Reality bites unemployed Spider-Man
Time to dust off that resume, Spider-Man. You're fired!
Don't fret, the web-slinger will still be keeping New York City safe from Venom and Carnage and any number of other dastardly villains he's tangled with over the years. But beginning tomorrow, he's going to have to do it between trips to the unemployment line.
That's the day Peter Parker, Spider-Man's nice guy alter-ego, hears the words, "You're fired" from his cranky, long-suffering boss, Mayor J. Jonah Jameson. Worse still, Jameson not only sacks Parker, who makes his living as a photojournalist, he blacklists him with every news organisation in town.
This of course raises all kinds of interesting questions:
- How will Parker maintain his Spider-Man costumes? Dry-cleaning bills alone must run to several hundred dollars a year.
- How will he keep buying the stuff he uses to spin those industrial-strength webs needed to hop from building to building? Surely he doesn't pick that up at the 99 Cents Store.
- Where is his next meal coming from? Would he be reduced to spinning webs outside supermarkets and trapping shopping carts in them?
"Because we still want to sell comic books, I can't answer those questions," laughs Joe Quesada, editor-in-chief of Marvel Comics, which reveals the web spinner's latest crisis in Issue No. 623.
But while hard times may lie ahead, Spider-Man has gotten through hard times before. Just two years ago his marriage to beautiful Mary Jane came to an end when the villain Mephisto erased everyone's memory of it.
He landed on the unemployment line this time not because of the recession or even a downsizing news industry. You probably guessed it already, it was because of an evil villain.
Spider-Man got wind of a plot to frame Jameson and exposed it by digitally manipulating photos he'd taken as Peter Parker. Of course to do that he had to violate journalism ethics by misrepresenting the images. Jameson, longtime publisher of the Daily Bugle, could never tolerate that.
And just why would Peter Parker/aka Spider-Man do such a thing anyway?
"Just because he has super powers doesn't mean he's perfect," says Quesada.
Related information:
Spider-Man is a fictional Marvel Comics superhero. The character was created by writer-editor Stan Lee and writer-artist Steve Ditko. He first appeared in Amazing Fantasy #15 (Aug. 1962). Lee and Ditko conceived of the character as an orphan being raised by his Aunt May and Uncle Ben as an ordinary teenager, having to deal with the normal struggles of youth in addition to those of a costumed crime fighter. Spider-Man's creators gave him super strength and agility, the ability to cling to most surfaces, shoot spider-webs using devices of his own invention which he called "web-shooters," and react to danger quickly with his "spider-sense", enabling him to combat his foes.
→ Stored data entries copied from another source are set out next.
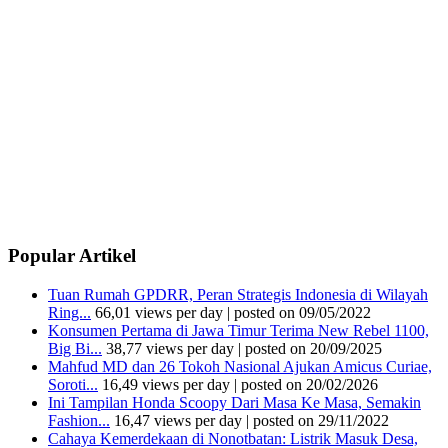
Popular Artikel
Tuan Rumah GPDRR, Peran Strategis Indonesia di Wilayah
Ring...
66,01 views per day
|
posted on 09/05/2022
Konsumen Pertama di Jawa Timur Terima New Rebel 1100,
Big Bi...
38,77 views per day
|
posted on 20/09/2025
Mahfud MD dan 26 Tokoh Nasional Ajukan Amicus Curiae,
Soroti...
16,49 views per day
|
posted on 20/02/2026
Ini Tampilan Honda Scoopy Dari Masa Ke Masa, Semakin
Fashion...
16,47 views per day
|
posted on 29/11/2022
Cahaya Kemerdekaan di Nonotbatan: Listrik Masuk Desa,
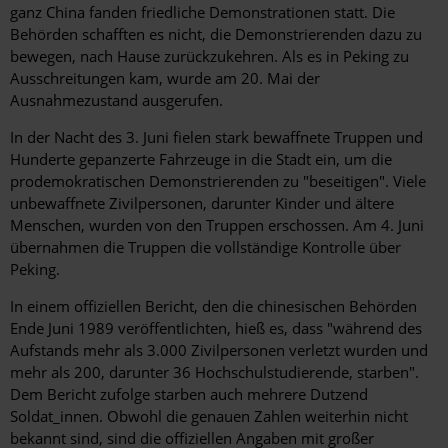
ganz China fanden friedliche Demonstrationen statt. Die
Behörden schafften es nicht, die Demonstrierenden dazu zu
bewegen, nach Hause zurückzukehren. Als es in Peking zu
Ausschreitungen kam, wurde am 20. Mai der
Ausnahmezustand ausgerufen.
In der Nacht des 3. Juni fielen stark bewaffnete Truppen und
Hunderte gepanzerte Fahrzeuge in die Stadt ein, um die
prodemokratischen Demonstrierenden zu "beseitigen". Viele
unbewaffnete Zivilpersonen, darunter Kinder und ältere
Menschen, wurden von den Truppen erschossen. Am 4. Juni
übernahmen die Truppen die vollständige Kontrolle über
Peking.
In einem offiziellen Bericht, den die chinesischen Behörden
Ende Juni 1989 veröffentlichten, hieß es, dass "während des
Aufstands mehr als 3.000 Zivilpersonen verletzt wurden und
mehr als 200, darunter 36 Hochschulstudierende, starben".
Dem Bericht zufolge starben auch mehrere Dutzend
Soldat_innen. Obwohl die genauen Zahlen weiterhin nicht
bekannt sind, sind die offiziellen Angaben mit großer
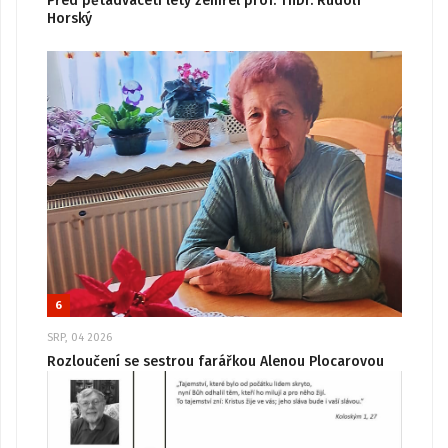
Před pětadvaceti lety zemřel prof. ThDr. Rudolf
Horský
6
SRP, 04 2026
Rozloučení se sestrou farářkou Alenou Plocarovou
When Spider-Man first appeared in the early 1960s, teenagers in superhero comic books were usually relegated to the role of sidekick to the protagonist. The Spider-Man series broke ground by featuring Peter Parker, a teenage high school student to whose "self-obsessions with rejection, inadequacy, and loneliness" young readers could easily relate.[1]:210 Unlike previous teen heroes such as James Buchanan "Bucky" Barnes and Robin, Spider-Man did not benefit from being the protege of any adult mentors like Captain America and Batman, and thus he had to learn for himself that "with great power comes great responsibility" — a line included in a text box in the final panel of the first Spider-Man story, but later retroactively attributed to his guardian, the late Uncle Ben.
Marvel has featured Spider-Man in several comic book series, the first and longest-lasting of which is titled The Amazing Spider-Man. Over the years, the Peter Parker character has developed from shy high school student to troubled but outgoing college student to married high school teacher to, in the late 2000s, a single freelance photographer, his most typical adult role. He is now a member of an unofficial splinter group of the Avengers, one of Marvel's flagship superhero teams. In the comics, Spider-Man is often referred to as "Spidey," "web-slinger," "wall-crawler," or "web-head."
Spider-Man is one of the most popular and commercially successful superheroes. As Marvel's flagship character and company mascot, he has appeared in many forms of media, including several animated and live-action television shows, syndicated newspaper comic strips and a successful series of films starring actor Tobey Maguire as the "friendly neighborhood" hero. Spider-Man was named Empire magazine's fifth-greatest comic-book character.